- **PROBLEM TO SOLVE**
Pictures do not belong in the copy. Return all of the entries exactly.

- **SUPPLIED RECORDS**

++++++

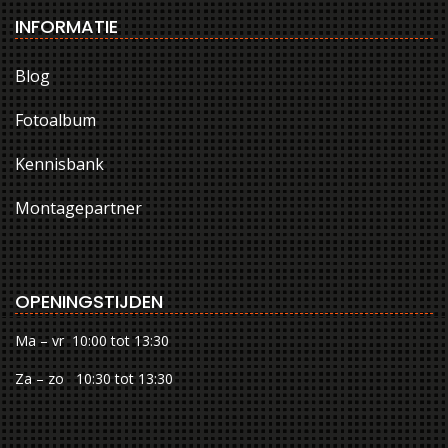
INFORMATIE
Blog
Fotoalbum
Kennisbank
Montagepartner
OPENINGSTIJDEN
Ma – vr 10:00 tot 13:30
Za – zo 10:30 tot 13:30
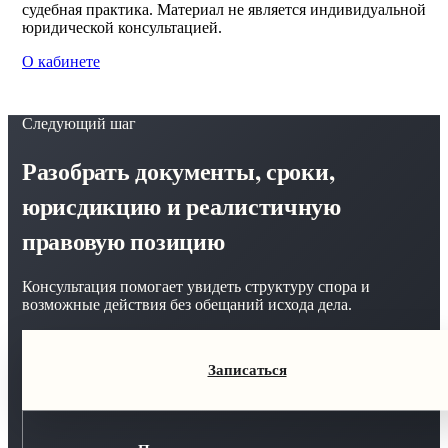
судебная практика. Материал не является индивидуальной
юридической консультацией.
О кабинете
Следующий шаг
Разобрать документы, сроки,
юрисдикцию и реалистичную
правовую позицию
Консультация помогает увидеть структуру спора и
возможные действия без обещаний исхода дела.
Записаться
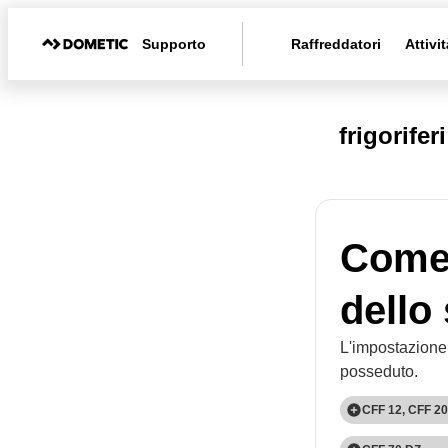
Supporto
Raffreddatori
Attivit
frigorifer
Come 
dello
L'impostazione
posseduto.
CFF 12, CFF 20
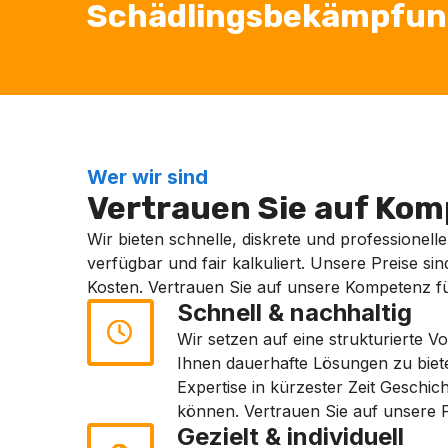
Schädlingsbekämpfung 
Wer wir sind
Vertrauen Sie auf Komp
Wir bieten schnelle, diskrete und professionell
verfügbar und fair kalkuliert. Unsere Preise sin
Kosten. Vertrauen Sie auf unsere Kompetenz fü
Schnell & nachhaltig
Wir setzen auf eine strukturierte 
Ihnen dauerhafte Lösungen zu biet
Expertise in kürzester Zeit Geschic
können. Vertrauen Sie auf unsere P
Gezielt & individuell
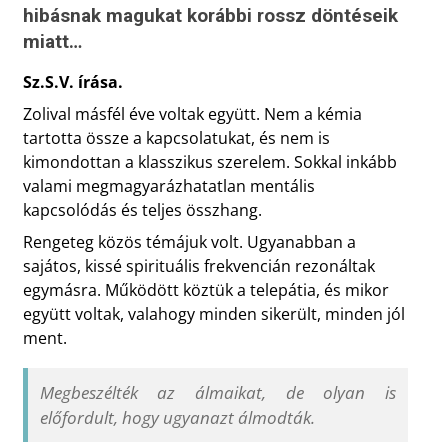
hibásnak magukat korábbi rossz döntéseik
miatt…
Sz.S.V. írása.
Zolival másfél éve voltak együtt. Nem a kémia
tartotta össze a kapcsolatukat, és nem is
kimondottan a klasszikus szerelem. Sokkal inkább
valami megmagyarázhatatlan mentális
kapcsolódás és teljes összhang.
Rengeteg közös témájuk volt. Ugyanabban a
sajátos, kissé spirituális frekvencián rezonáltak
egymásra. Működött köztük a telepátia, és mikor
együtt voltak, valahogy minden sikerült, minden jól
ment.
Megbeszélték az álmaikat, de olyan is
előfordult, hogy ugyanazt álmodták.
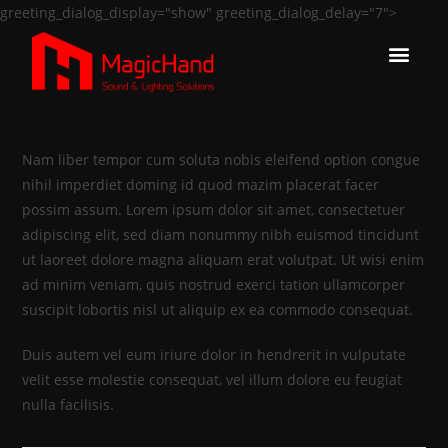
greeting_dialog_display="show" greeting_dialog_delay="7">
Nam liber tempor cum soluta nobis eleifend option congue
nihil imperdiet doming id quod mazim placerat facer
possim assum. Lorem ipsum dolor sit amet, consectetuer
adipiscing elit, sed diam nonummy nibh euismod tincidunt
ut laoreet dolore magna aliquam erat volutpat. Ut wisi enim
ad minim veniam, quis nostrud exerci tation ullamcorper
suscipit lobortis nisl ut aliquip ex ea commodo consequat.
Duis autem vel eum iriure dolor in hendrerit in vulputate
velit esse molestie consequat, vel illum dolore eu feugiat
nulla facilisis.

++++++

- **OUTPUT**
INFORMATIE
Blog
Fotoalbum
Kennisbank
Montagepartner
OPENINGSTIJDEN
Ma – vr 10:00 tot 13:30
Za – zo 10:30 tot 13:30
судебная практика. Материал не является индивидуальной
юридической консультацией.
О кабинете
Следующий шаг
Разобрать документы, сроки,
юрисдикцию и реалистичную
правовую позицию
Консультация помогает увидеть структуру спора и
возможные действия без обещаний исхода дела.
Записаться
Supporto
Raffreddatori
Attivit
frigorifer
Come 
dello
L'impostazione
posseduto.
CFF 12, CFF 20
Schädlingsbekämpfung 
Wer wir sind
Vertrauen Sie auf Komp
Wir bieten schnelle, diskrete und professionell
verfügbar und fair kalkuliert. Unsere Preise sin
Kosten. Vertrauen Sie auf unsere Kompetenz fü
Schnell & nachhaltig
Wir setzen auf eine strukturierte 
Ihnen dauerhafte Lösungen zu biet
Expertise in kürzester Zeit Geschic
können. Vertrauen Sie auf unsere P
Gezielt & individuell
hibásnak magukat korábbi rossz döntéseik
miatt…
Sz.S.V. írása.
Zolival másfél éve voltak együtt. Nem a kémia
tartotta össze a kapcsolatukat, és nem is
kimondottan a klasszikus szerelem. Sokkal inkább
valami megmagyarázhatatlan mentális
kapcsolódás és teljes összhang.
Rengeteg közös témájuk volt. Ugyanabban a
sajátos, kissé spirituális frekvencián rezonáltak
egymásra. Működött köztük a telepátia, és mikor
együtt voltak, valahogy minden sikerült, minden jól
ment.
Megbeszélték az álmaikat, de olyan is
előfordult, hogy ugyanazt álmodták.
greeting_dialog_display="show" greeting_dialog_delay="7">
Nam liber tempor cum soluta nobis eleifend option congue
nihil imperdiet doming id quod mazim placerat facer
possim assum. Lorem ipsum dolor sit amet, consectetuer
adipiscing elit, sed diam nonummy nibh euismod tincidunt
ut laoreet dolore magna aliquam erat volutpat. Ut wisi enim
ad minim veniam, quis nostrud exerci tation ullamcorper
suscipit lobortis nisl ut aliquip ex ea commodo consequat.
Duis autem vel eum iriure dolor in hendrerit in vulputate
velit esse molestie consequat, vel illum dolore eu feugiat
nulla facilisis.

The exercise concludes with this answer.